Republika/Tahta Aidilla/ca
REPUBLIKA.CO.ID,JAKARTA--Tim Media Center Haji
(MCH) bersama petugas Kantor Urusan Haji Indonesia Daerah Kerja Makkah,
Sabtu dinihari waktu setempat, menemukan sepasang suami istri yang
diperkirakan merupakan jamaah haji non kuota dengan kondisi memelas
padahal mereka membayar mahal.
Sebelumya sepasang suami isteri
itu terlihat kebingungan di luar areal Masjidil Haram karena tidak tahu
arah pulang. Mereka hanya menggunakan identitas yang dikalungkan dengan
bertuliskan sebuah biro perjalanan.
Selain itu mereka tidak
menggunakn atribut yang biasanya digunakan oleh haji resmi atau biasa
disebut haji reguler atau haji kuota, seperti gelang identitas. Mereka
tidak mengetahui secara pasti tempat tinggalnya hanya mengatakan
kondisinya seperti penampungan.
Saat itu jamaah asal Jawa Timur
itu masih diduga sebagai haji kuota atau bahkan haji khusus yang tidak
membawa identitas resmi sehingga dibawa ke kantor Daker Makkah.
Namun
setelah berbincang, diperkirakan mereka bukan merupakan haji yang
melalui jalur resmi. Hal ini diketahui melalui cara membayar biaya haji
yang tidak sesuai jalur yang selama ini berlaku dan mereka mengaku tidak
diberikan identitas seperti yang dimiliki jamaah haji resmi.

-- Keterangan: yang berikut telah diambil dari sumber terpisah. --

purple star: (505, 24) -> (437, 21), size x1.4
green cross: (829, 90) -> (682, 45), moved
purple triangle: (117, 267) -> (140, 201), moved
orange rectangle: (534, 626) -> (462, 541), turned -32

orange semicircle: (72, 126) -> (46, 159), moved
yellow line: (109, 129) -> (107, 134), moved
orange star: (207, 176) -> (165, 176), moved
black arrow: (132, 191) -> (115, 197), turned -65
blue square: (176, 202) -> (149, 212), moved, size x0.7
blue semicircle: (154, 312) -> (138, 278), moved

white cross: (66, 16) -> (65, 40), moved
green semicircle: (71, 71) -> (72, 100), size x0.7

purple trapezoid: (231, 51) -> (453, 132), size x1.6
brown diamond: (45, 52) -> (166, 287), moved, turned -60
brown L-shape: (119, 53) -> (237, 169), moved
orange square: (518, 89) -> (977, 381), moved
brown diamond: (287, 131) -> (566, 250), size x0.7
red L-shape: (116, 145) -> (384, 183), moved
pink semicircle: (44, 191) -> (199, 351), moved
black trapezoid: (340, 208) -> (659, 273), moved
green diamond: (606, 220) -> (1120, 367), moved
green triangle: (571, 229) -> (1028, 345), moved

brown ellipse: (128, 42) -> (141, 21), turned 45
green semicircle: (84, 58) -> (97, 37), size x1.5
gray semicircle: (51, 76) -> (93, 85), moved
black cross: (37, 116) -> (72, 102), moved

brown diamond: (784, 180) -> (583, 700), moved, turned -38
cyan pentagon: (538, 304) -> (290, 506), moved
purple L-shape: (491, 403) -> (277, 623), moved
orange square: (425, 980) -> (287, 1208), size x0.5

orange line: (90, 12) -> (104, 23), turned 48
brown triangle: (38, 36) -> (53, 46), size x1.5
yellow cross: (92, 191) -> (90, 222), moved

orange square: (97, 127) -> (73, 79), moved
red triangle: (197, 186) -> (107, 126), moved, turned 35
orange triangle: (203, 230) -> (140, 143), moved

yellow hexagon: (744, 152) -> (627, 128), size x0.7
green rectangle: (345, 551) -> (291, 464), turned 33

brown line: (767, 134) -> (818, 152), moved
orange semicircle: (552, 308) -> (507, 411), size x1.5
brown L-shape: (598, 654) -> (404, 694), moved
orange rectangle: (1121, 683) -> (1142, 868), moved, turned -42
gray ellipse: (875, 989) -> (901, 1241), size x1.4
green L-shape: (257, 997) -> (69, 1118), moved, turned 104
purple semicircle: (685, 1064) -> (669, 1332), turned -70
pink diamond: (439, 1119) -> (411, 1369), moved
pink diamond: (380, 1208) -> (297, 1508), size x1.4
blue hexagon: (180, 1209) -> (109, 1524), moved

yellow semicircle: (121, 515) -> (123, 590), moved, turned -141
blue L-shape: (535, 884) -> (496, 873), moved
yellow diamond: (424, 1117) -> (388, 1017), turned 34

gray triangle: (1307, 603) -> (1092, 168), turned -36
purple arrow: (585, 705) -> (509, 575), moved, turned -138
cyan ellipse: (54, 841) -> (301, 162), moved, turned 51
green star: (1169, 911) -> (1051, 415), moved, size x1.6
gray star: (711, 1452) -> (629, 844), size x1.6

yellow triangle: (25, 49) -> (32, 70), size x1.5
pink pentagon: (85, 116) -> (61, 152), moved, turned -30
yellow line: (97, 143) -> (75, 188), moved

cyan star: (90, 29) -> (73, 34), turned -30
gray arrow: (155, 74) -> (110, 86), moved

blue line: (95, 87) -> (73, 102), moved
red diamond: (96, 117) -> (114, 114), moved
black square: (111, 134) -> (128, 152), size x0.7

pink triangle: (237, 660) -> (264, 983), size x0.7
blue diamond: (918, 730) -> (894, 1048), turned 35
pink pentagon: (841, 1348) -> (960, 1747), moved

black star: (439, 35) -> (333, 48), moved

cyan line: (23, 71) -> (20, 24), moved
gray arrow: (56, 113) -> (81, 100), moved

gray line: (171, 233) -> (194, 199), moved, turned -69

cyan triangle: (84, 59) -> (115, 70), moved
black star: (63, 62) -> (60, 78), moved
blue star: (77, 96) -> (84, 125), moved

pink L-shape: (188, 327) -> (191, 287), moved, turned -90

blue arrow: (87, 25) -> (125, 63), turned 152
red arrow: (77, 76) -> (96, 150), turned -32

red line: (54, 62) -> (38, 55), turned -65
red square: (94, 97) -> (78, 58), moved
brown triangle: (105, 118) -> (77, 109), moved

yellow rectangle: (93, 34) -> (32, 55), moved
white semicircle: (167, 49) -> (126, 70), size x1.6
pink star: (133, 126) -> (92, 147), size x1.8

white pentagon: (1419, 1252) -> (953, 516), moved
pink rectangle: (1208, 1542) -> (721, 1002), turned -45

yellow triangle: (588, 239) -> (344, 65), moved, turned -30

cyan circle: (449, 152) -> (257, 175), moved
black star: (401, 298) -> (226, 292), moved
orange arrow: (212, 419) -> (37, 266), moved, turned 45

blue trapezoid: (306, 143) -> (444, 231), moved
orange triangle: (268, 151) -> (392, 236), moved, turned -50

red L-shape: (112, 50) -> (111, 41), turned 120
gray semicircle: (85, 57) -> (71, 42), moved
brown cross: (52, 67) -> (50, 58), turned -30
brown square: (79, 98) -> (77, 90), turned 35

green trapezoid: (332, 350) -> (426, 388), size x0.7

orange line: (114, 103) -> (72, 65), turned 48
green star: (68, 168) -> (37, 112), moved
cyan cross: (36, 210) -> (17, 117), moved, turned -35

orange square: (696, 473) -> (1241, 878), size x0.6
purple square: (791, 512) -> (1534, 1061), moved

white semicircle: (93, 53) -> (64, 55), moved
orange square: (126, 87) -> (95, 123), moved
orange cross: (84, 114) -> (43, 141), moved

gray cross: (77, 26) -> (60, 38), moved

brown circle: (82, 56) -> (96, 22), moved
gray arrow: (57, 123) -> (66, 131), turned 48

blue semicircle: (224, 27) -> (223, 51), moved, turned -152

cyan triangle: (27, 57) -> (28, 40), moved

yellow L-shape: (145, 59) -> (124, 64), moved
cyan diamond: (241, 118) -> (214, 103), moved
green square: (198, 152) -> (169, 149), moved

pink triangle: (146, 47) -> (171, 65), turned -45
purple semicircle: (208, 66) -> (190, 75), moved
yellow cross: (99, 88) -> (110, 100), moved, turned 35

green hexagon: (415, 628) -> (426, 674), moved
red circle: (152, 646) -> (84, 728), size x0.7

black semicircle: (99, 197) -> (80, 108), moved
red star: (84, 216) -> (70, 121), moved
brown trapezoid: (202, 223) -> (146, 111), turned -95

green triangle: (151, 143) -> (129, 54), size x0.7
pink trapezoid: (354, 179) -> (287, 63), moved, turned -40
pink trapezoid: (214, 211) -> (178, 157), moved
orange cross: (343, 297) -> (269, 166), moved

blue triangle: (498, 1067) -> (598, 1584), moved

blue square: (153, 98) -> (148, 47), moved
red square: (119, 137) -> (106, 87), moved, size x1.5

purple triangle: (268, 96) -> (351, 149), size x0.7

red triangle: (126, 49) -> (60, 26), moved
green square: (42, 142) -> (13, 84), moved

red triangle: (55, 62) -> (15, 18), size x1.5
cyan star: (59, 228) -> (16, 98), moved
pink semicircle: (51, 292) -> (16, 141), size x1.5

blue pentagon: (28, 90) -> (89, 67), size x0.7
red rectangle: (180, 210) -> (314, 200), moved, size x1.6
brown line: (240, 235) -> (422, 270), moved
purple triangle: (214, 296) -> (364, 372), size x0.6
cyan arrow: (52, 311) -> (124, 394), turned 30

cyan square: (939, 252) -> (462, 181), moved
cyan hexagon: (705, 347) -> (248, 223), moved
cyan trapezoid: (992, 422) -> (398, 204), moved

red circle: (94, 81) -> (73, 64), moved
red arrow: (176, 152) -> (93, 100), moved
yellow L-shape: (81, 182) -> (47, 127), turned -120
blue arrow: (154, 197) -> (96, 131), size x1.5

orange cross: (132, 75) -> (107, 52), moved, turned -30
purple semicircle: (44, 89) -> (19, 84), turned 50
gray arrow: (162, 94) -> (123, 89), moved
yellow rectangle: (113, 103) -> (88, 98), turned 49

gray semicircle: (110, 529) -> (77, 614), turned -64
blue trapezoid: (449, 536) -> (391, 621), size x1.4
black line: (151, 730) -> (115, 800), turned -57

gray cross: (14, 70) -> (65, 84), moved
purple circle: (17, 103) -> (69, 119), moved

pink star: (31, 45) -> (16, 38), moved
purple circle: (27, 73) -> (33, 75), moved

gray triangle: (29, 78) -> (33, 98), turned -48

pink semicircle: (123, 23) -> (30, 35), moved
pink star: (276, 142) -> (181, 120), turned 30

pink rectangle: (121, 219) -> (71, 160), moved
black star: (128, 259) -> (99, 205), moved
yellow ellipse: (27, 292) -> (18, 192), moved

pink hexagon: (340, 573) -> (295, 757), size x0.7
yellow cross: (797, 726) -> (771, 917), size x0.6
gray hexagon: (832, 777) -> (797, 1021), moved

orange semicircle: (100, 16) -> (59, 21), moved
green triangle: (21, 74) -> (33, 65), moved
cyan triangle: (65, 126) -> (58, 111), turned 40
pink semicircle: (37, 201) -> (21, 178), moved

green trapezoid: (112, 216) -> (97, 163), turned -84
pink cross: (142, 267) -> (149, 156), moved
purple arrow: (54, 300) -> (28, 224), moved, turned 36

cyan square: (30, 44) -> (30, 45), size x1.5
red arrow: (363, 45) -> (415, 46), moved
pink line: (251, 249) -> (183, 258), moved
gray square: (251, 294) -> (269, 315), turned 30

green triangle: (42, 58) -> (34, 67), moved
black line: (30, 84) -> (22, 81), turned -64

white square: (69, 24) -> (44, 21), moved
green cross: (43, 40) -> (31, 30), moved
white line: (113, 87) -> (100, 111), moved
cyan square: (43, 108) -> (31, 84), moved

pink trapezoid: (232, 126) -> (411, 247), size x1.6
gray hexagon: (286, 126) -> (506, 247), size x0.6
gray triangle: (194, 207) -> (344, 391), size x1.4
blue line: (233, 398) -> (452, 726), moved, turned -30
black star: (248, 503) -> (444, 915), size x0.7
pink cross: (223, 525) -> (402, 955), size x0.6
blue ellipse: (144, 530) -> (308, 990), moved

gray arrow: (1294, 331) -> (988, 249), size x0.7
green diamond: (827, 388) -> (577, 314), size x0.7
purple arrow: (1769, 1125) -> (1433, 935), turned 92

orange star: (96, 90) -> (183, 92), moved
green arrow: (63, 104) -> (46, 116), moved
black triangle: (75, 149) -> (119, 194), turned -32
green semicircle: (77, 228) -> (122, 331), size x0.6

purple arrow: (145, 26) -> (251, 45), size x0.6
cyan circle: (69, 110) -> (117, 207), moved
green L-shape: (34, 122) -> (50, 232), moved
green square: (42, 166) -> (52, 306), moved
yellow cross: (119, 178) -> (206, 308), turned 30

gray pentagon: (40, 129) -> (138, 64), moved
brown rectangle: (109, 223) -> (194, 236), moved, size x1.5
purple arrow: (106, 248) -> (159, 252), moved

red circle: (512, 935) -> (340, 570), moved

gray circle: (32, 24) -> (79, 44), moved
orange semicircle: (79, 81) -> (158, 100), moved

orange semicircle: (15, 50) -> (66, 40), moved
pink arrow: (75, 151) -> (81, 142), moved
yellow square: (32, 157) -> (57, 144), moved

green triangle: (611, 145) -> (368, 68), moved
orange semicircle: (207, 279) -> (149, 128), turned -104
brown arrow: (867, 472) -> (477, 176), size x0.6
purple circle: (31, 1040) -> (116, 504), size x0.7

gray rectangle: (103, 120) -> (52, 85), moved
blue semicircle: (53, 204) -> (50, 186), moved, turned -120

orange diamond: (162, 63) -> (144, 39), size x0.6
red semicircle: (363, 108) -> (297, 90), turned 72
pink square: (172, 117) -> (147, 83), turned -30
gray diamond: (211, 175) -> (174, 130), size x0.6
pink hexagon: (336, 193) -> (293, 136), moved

Namun mereka mengaku tidak tahu jika masuk jamaah haji yang tidak terdaftar resmi.
Mereka
mengaku ditawari seseorang untuk berangkat haji dengan biaya Rp80 juta
per orang, sehingga berdua menjadi Rp160 juta. Mereka dibiayai anaknya.
Padahal biaya resmi haji reguler hanya sekitar Rp38 juta. Biaya mereka
hampir mendekati biaya haji khusus (ONH Plus).
Namun memang jika
melalui jalur haji resmi, calon jamaah harus menunggu lama, termasuk
haji khusus. Sementara mereka mengaku prosesnya hanya enam bulan.
Ternyata
bukan mereka saja yang berangkat, namun ada 18 orang dari Bandara
Juanda Surabaya. Rombongan tidak langsung menuju Arab Saudi tapi harus
beberapa kali ganti pesawat yakni di Singapura dan kemudian di Abudabi,
untuk selanjutnya ke Jeddah. Rombongan tanpa ada pembimbing sama sekali,
padahal jika haji resmi maka di pesawat antara lain ada petugas pembing
haji dan tenaga kesehatan.
Setelah dijemput bus kecil mereka
dibawa ke tempat penginapan. Yang mengenaskan, tempat penginapan
tersebut tidak layak, apalagi jika dibandingan dengan penginapan jamaah
haji resmi, bahkan jamaah haji reguler sekalipun. "Seperti penampungan,"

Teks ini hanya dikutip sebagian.